PROBLEM TO WORK ON.
The response must contain every line below in which "Saati" appears.

════

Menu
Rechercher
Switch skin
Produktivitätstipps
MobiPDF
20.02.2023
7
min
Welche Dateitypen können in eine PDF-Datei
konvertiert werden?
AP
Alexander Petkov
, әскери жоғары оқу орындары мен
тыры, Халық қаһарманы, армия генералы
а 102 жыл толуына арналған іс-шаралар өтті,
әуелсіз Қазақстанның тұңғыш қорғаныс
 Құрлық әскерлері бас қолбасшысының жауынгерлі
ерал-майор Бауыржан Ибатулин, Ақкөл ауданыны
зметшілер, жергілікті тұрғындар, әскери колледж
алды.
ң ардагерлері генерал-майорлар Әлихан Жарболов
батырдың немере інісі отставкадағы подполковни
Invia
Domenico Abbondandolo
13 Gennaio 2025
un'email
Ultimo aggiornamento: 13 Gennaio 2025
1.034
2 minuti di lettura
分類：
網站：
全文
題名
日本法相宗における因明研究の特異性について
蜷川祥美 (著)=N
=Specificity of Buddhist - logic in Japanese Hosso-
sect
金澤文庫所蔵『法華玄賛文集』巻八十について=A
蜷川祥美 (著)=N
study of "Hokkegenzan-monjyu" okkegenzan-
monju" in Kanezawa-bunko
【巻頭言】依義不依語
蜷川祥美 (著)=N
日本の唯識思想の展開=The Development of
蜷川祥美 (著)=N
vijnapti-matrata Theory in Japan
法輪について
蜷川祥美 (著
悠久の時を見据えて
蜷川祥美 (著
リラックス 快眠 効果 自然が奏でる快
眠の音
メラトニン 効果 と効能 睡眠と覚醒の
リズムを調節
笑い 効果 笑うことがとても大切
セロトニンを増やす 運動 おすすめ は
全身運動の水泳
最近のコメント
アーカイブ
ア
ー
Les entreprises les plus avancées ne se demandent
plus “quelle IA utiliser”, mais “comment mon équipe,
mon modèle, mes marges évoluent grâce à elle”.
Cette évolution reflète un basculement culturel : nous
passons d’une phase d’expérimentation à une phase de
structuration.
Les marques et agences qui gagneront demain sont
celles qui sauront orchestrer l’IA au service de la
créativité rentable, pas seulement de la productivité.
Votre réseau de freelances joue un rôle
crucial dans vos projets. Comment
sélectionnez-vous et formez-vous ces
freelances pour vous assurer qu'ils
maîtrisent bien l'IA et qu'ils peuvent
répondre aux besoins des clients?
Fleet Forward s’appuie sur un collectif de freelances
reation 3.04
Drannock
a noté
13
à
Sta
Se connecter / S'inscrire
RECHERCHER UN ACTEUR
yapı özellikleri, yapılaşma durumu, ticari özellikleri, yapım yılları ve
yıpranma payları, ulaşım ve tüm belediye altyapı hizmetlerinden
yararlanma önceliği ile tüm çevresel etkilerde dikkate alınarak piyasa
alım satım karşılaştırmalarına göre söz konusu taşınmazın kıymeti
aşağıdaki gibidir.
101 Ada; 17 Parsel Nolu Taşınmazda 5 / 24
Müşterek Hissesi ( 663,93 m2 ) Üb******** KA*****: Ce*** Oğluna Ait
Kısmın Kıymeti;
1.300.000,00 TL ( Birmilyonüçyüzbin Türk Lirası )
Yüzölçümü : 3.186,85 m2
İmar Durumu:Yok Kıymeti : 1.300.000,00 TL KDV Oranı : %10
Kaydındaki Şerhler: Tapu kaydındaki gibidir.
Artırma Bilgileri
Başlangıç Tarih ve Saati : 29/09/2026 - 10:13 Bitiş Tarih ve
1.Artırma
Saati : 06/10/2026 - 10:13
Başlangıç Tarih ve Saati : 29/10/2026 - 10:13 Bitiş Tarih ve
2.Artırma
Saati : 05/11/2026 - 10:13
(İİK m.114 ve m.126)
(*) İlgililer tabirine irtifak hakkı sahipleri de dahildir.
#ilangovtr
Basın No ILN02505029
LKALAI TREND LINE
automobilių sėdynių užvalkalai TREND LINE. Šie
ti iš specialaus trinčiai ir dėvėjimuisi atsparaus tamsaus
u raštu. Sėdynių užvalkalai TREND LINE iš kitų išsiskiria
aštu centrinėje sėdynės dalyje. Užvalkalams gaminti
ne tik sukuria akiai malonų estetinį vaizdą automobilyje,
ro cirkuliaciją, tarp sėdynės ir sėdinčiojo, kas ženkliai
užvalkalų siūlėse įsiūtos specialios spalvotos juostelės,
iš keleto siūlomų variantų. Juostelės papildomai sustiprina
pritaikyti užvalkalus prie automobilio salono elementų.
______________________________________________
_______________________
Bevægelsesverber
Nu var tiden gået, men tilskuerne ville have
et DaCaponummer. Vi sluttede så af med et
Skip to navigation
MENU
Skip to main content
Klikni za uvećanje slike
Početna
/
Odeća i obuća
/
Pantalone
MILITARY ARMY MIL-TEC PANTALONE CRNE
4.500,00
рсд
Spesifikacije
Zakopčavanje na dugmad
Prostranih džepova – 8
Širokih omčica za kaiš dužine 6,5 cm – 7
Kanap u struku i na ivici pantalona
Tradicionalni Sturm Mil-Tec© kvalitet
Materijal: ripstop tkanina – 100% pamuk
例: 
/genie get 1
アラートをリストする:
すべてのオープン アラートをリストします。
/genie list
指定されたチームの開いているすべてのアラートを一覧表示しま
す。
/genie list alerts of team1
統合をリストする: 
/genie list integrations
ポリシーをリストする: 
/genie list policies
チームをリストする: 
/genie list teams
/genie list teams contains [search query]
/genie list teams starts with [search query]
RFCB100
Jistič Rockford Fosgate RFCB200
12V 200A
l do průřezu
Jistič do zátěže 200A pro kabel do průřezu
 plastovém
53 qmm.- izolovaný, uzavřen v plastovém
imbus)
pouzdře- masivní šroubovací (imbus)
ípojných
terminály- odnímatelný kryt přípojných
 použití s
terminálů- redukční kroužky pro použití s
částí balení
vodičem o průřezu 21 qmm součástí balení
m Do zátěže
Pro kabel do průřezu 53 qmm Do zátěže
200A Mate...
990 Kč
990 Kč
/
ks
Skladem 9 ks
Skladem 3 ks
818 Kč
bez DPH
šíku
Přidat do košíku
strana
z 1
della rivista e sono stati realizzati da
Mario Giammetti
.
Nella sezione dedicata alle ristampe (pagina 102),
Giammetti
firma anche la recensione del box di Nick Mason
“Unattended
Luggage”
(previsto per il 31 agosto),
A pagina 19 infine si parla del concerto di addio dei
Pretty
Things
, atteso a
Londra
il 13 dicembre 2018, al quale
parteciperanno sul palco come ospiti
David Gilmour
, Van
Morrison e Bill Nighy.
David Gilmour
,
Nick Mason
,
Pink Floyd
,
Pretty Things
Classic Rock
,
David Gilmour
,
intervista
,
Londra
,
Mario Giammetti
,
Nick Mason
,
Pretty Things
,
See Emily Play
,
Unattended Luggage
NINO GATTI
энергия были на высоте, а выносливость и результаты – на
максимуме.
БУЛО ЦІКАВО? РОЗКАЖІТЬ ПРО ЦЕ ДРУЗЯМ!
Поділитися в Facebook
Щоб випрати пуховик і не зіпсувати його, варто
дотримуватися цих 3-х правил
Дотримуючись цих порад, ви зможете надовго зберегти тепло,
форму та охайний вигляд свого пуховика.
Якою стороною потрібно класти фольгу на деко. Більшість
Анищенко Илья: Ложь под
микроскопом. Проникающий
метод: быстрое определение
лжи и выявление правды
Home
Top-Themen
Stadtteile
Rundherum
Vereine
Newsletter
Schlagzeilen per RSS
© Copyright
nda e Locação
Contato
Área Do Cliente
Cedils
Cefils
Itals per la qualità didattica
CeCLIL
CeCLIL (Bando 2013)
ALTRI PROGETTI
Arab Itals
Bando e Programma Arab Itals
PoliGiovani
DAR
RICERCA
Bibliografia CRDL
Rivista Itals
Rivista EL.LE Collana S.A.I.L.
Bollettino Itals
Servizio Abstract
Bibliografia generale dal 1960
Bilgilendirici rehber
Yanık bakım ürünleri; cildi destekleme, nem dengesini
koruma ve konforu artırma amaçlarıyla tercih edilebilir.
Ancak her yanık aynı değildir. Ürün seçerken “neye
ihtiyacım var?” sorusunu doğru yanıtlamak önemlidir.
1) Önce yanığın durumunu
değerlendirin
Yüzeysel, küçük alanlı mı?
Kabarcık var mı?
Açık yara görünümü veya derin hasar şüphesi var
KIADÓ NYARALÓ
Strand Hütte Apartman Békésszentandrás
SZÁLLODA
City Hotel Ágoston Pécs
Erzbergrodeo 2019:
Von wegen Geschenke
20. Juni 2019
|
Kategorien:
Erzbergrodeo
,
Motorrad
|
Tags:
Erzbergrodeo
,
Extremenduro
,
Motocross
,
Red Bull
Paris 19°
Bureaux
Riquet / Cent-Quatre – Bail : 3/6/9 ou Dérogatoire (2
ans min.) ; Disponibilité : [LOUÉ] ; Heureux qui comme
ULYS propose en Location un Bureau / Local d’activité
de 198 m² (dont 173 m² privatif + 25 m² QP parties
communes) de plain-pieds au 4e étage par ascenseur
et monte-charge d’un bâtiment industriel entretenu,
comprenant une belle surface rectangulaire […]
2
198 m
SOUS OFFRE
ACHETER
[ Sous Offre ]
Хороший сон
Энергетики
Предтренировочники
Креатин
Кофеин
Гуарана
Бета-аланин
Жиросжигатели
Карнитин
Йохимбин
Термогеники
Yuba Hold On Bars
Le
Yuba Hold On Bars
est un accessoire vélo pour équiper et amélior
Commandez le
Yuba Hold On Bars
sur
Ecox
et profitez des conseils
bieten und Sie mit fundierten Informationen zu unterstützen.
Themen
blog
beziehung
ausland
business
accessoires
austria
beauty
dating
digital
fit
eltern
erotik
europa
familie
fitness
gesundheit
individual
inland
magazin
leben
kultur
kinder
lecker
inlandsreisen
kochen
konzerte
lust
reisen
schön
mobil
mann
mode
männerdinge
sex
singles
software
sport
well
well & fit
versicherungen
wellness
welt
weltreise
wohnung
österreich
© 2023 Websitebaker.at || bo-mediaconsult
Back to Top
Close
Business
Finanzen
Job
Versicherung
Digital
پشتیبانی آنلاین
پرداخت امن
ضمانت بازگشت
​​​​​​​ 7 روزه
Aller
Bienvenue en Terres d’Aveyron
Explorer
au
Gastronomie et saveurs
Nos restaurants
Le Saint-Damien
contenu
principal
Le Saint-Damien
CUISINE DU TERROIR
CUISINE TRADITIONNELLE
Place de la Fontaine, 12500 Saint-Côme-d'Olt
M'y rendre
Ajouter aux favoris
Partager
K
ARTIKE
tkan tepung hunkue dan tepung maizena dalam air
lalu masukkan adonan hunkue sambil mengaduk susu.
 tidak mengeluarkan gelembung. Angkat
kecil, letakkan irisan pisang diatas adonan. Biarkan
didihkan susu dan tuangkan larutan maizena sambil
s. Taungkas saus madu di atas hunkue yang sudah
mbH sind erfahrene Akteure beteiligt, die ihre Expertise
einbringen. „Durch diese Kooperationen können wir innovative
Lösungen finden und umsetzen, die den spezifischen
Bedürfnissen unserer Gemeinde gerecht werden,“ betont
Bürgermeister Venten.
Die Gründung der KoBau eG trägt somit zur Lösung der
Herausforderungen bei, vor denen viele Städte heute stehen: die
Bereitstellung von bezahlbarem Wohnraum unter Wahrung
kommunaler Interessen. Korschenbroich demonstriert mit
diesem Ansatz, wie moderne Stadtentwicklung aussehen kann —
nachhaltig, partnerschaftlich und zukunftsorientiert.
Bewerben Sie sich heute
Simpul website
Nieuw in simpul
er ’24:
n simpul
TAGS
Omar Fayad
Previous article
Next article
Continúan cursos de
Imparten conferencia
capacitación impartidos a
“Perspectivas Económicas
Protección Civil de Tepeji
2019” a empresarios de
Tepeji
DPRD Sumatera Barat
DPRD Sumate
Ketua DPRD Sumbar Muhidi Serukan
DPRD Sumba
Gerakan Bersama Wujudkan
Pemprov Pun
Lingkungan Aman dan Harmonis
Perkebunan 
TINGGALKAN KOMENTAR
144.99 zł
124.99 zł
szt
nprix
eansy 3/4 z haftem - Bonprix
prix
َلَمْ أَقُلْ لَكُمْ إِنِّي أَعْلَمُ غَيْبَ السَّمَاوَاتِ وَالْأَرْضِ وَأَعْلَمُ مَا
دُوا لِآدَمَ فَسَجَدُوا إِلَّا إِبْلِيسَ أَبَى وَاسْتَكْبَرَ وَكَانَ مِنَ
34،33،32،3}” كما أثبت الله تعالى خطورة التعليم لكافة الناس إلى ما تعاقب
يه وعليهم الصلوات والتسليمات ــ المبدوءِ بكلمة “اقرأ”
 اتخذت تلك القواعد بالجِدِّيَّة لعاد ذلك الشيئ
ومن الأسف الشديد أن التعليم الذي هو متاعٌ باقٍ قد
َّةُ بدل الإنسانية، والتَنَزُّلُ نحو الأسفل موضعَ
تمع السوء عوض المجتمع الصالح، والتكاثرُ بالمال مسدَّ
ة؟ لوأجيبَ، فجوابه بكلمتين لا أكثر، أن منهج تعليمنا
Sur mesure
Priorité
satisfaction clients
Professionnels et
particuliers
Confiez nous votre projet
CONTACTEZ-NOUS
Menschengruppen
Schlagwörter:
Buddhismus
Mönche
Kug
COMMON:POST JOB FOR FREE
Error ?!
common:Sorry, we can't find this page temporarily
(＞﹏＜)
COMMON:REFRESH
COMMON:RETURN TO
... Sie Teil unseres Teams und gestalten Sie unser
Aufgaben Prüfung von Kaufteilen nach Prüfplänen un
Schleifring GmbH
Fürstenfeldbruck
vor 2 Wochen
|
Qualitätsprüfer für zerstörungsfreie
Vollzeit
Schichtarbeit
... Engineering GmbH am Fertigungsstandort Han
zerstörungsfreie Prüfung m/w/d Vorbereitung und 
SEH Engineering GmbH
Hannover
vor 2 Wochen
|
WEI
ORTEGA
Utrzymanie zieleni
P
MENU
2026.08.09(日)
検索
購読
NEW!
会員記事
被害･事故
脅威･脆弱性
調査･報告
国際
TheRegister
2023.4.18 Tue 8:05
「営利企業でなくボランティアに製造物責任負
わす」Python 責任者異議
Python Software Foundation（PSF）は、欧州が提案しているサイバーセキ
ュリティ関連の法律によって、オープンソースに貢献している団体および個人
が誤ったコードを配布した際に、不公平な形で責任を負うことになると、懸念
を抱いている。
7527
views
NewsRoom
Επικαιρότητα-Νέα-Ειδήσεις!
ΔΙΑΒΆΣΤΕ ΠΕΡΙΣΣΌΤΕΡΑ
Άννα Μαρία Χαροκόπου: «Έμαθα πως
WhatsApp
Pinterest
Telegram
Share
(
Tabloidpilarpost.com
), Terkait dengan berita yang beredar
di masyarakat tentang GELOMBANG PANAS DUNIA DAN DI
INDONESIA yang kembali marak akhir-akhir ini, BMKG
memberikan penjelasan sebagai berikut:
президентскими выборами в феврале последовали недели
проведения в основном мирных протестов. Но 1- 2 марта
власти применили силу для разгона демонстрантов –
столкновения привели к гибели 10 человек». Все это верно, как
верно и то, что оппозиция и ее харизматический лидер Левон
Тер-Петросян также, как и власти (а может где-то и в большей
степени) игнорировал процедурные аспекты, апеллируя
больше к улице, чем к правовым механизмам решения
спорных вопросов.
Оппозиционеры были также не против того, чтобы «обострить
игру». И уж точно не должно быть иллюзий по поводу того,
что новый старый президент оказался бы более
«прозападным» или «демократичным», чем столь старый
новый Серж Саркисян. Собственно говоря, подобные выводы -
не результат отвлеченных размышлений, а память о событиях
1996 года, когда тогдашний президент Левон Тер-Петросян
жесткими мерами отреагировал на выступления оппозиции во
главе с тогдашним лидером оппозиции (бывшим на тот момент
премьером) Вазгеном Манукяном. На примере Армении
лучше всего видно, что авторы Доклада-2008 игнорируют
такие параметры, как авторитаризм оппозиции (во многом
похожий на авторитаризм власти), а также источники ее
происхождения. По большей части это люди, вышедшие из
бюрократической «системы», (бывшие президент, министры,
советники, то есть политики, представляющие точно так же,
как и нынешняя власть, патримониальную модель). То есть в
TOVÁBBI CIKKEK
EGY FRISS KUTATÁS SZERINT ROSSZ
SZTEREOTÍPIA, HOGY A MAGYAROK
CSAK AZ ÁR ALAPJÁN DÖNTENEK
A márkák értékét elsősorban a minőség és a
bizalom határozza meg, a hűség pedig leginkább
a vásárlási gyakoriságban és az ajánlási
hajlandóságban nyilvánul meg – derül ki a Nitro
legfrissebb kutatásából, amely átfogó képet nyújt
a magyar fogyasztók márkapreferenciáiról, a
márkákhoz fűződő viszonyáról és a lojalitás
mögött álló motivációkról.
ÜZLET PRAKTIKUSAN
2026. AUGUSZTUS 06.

════

ANSWER TO THIS TASK.
Başlangıç Tarih ve Saati : 29/09/2026 - 10:13 Bitiş Tarih ve
Saati : 06/10/2026 - 10:13
Başlangıç Tarih ve Saati : 29/10/2026 - 10:13 Bitiş Tarih ve
Saati : 05/11/2026 - 10:13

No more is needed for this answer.